Towards objective measurements of habitual dietary intake patterns: comparing NMR metabolomics and food frequency questionnaire data in a population-based cohort

Study design and study participants

The Northern Sweden Health and Disease Study, NSHDS, is a biobank with questionnaire data and blood samples from several population-based cohort studies in northern Sweden. The largest cohort is the Västerbotten Intervention Programme, VIP, which started in 1984. The program includes an invitation of all inhabitants in the county of Västerbotten to their regular health care center the year they turn 40, 50 or 60 years of age. For a few years, also 30-years old subjects were invited. Annual participation rate up until today has varied between 50 and 80% of the eligible population. To date, about 60% of the adult population of Västerbotten have participated at least once and an earlier evaluation concluded that there are no indications of systematic bias with respect to socio-demographic characteristics between participants and non-participants [11].

During the health visit, participants complete a questionnaire on lifestyle factors, donate blood samples for research and clinical measurements are collected. Questionnaire data and blood samples are kept by the Unit for Biobank Research, Umeå, Sweden (EBF, https://www.umu.se/en/biobank-research-unit/). VIP is described in detail in Norberg et al. [12].

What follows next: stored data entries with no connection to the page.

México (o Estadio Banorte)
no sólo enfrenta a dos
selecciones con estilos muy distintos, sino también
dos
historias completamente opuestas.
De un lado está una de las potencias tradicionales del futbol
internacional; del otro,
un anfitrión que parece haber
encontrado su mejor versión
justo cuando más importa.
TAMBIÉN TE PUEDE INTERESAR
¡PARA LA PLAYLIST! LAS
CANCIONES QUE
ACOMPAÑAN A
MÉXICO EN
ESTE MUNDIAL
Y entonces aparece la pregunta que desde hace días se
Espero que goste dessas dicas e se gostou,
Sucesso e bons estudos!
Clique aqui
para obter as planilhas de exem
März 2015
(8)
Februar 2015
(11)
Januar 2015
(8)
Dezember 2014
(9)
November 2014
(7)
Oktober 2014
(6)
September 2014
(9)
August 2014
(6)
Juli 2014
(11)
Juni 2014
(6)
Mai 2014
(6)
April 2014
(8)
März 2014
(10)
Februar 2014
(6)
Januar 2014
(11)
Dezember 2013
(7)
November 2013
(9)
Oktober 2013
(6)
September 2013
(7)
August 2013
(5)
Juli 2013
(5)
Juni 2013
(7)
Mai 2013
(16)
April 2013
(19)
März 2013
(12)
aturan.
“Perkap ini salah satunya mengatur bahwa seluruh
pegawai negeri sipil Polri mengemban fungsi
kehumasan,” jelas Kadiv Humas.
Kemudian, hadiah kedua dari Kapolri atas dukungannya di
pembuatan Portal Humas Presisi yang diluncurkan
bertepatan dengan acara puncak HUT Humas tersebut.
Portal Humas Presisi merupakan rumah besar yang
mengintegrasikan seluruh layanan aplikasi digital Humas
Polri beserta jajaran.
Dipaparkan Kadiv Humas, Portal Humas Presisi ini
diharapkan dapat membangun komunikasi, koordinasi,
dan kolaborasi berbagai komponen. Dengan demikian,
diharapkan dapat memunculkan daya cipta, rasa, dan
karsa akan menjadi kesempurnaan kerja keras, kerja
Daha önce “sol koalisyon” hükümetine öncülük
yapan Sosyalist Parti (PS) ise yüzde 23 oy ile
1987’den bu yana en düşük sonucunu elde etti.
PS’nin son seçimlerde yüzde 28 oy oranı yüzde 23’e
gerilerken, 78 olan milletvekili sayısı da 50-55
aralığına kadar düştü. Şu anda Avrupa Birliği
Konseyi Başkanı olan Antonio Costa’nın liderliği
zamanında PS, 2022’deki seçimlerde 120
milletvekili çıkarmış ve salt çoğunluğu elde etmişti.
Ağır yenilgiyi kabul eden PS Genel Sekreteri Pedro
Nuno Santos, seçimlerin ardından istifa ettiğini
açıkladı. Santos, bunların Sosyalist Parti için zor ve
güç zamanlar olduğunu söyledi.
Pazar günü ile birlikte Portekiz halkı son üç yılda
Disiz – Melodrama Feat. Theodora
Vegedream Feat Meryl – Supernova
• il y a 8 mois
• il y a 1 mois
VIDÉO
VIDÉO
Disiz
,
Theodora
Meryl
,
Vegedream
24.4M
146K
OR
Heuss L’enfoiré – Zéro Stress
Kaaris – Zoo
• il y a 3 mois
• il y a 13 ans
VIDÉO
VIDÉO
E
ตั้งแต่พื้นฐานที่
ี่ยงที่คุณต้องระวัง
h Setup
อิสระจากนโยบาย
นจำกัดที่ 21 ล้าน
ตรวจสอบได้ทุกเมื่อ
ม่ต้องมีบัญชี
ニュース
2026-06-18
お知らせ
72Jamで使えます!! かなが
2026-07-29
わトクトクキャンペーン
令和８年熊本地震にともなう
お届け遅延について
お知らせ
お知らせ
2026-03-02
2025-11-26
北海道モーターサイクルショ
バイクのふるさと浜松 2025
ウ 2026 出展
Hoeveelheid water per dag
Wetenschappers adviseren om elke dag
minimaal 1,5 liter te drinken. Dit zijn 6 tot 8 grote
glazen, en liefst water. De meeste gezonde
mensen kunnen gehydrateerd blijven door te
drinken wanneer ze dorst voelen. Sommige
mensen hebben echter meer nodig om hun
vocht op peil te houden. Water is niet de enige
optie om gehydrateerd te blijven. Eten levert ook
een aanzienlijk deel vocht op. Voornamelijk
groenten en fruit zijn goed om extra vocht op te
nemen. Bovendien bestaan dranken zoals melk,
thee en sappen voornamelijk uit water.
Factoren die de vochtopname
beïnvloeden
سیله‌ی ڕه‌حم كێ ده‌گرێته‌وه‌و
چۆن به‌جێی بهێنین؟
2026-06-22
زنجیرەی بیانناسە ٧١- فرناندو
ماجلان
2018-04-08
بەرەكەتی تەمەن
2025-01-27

For the current project, a subsample of 2,000 women and men were selected for detailed evaluation with Nuclear Magnetic Resonance (NMR) untargeted metabolomics. The time window was restricted to the years 2000–2016, because previous research [13] had indicated changes in dietary patterns over time and hence earlier years were excluded. Among visits made by women and men aged > 30 and ≤ 65 years, only those with stored unthawed blood samples and complete questionnaire information on diet, body mass index, smoking and education were considered for sample selection. From this pool, a stratified random sample of 1,000 unique women and 1,000 unique men balanced by 10-year age strata was drawn. Metabolomics analyses were incomplete for five individuals and thus 1,995 individuals were available for further analyses. Outliers with respect to BMI (< 19.0 and > 35.0 kg/m2) and fasting plasma glucose levels (> 8.0 mmol/l) exerted strong impact on metabolomics models. Hence, these individuals were removed and the sample size for the final analyses was 1,895 with participation in VIP between the years 2000–2016.

Metabolomics analyses

Fasting blood samples were stored at -80 °C until analysis, and prepared according to In Vitro Diagnostics Research (IVDr; Bruker BioSpin, Rheinstetten, Germany) standard operating procedures [14]. Daily quality assurance included ensuring that sample temperature (calibration on 99.8% methanol-d4), shimming quality and water suppression (2mM sucrose sample in 10% D2O) and quantification reference (certified sample containing five metabolites of known concentration) were within specifications. Prior to 1H NMR analyses, previously unthawed plasma samples were thawed for 30 min at room temperature and thereafter centrifuged at 3,500x g for 1 min at 4 °C. Next, 100 µL plasma was mixed with 100 µL NMR buffer (75 mM Na2HPO4, 20% v/v D2O, 0.08% TSP-d4, 0.04% NaN3, pH 7.4) in a deep well plate (Porvair, cat no 53.219030), with the aid of a SamplePro Tube L liquid handler (Bruker BioSpin). The plate was shaken at 400 r/min at 12 °C for 5 min in a Thermomixer Comfort (Eppendorf). Then, an 180 µL aliquote was transferred to 3 mm SampleJet NMR tubes using the SamplePro L; all sample tubes, the deep well plate and the SampleJet rack were kept at 2 °C until analyses.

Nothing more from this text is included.